Le Consul, au bout de – jours, revint.

(Cher Valmore, si vous n'avez pas toutes les dates, j'ai prié un ami à moi, Saint-Ange, de me les procurer. C'est un vieil ami d'Harel qui va même me faire une biographie, qui sera très bien.)

Je revis donc le Consul le lendemain de son arrivée aux Tuileries, dans un appartement que je vois toujours: les petites fenêtres au-dessus des grands appartements. Salon, chambre à coucher dans laquelle il y avait une espèce de petit boudoir. Mes chères petites fenêtres, que je vous regarde souvent! Je les aimais tant que j'allais toujours prendre mes bains aux bains Vigier, parce que, de ma baignoire, je voyais mes chères petites fenêtres. J'étais d'un sentimental!

–Voyez, Clémentine, regardez bien ces petites fenêtres avec leurs persiennes. C'est là mon appartement, c'est là que l'on m'aime et que j'aime. Je suis amoureuse de mon bon et beau Consul. Je tremble toujours que cela finisse. Je suis trop peu de chose, je le sens bien; c'est ce qui me désespère! Tenez, je suis assez ridicule pour désirer être une grande dame.

Pour gagner le joli petit appartement, il fallait monter horriblement, passer par des couloirs assez noirs.

–Ah! Constant, que c'est haut! Je n'en puis plus.

–Chut! pas de bruit.

–Pourquoi, chut? A Saint-Cloud, vous ne disiez pas: «Chut!» C'est ennuyeux, vos: chut! Il y a ici du monde partout.

Nous voilà arrivés. J'entrai par un tout petit cabinet qui donnait dans la chambre à coucher. Le Consul n'était pas encore monté. Je me débarrassais de mon cachemire. J'avais l'habitude de mettre deux paires de souliers, parce qu'à Saint-Cloud, je traversais l'Orangerie. J'allais ôter ces premiers souliers quand je m'aperçus que j'en avais perdu un dans ces affreux escaliers.

–Ah! mon Dieu! Constant, j'ai perdu un soulier. Voyez, courez! Mon nom est dans toutes mes chaussures. Que va dire le Consul? Courez vite.

Pendant qu'il court après ce malheureux soulier, le Consul arrive, bon et tendre comme toujours; mais, moi, j'étais toute troublée.

–Qu'avez-vous, Georgina? Voyons, mon enfant, dites-le-moi?

–Je n'ose pas vous dire ce qui m'arrive, mais c'est désolant. J'ai perdu mon soulier dans un de ces vilains escaliers.

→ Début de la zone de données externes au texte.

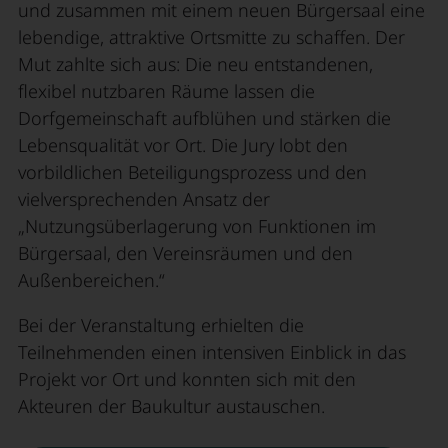
und zusammen mit einem neuen Bürgersaal eine
lebendige, attraktive Ortsmitte zu schaffen. Der
Mut zahlte sich aus: Die neu entstandenen,
flexibel nutzbaren Räume lassen die
Dorfgemeinschaft aufblühen und stärken die
Lebensqualität vor Ort. Die Jury lobt den
vorbildlichen Beteiligungsprozess und den
vielversprechenden Ansatz der
„Nutzungsüberlagerung von Funktionen im
Bürgersaal, den Vereinsräumen und den
Außenbereichen.“
Bei der Veranstaltung erhielten die
Teilnehmenden einen intensiven Einblick in das
Projekt vor Ort und konnten sich mit den
Akteuren der Baukultur austauschen.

–C'est un fort petit malheur!

–Oui, mais ce n'est pas tout: mon nom est écrit dans toutes mes chaussures. Voyez combien c'est désolant; j'en suis toute tremblante.

–Eh bien, chère Georgina, on lira votre nom, et celui qui trouvera le joli soulier blanc le gardera, le coquin! comme ayant appartenu à une belle personne. Ne te tourmente donc pas, et sois tout heureuse de me revoir.

–Je suis très heureuse de vous retrouver pour moi ce que vous avez toujours été. Mais, je vous en prie, sonnez Constant qui court après cet affreux soulier.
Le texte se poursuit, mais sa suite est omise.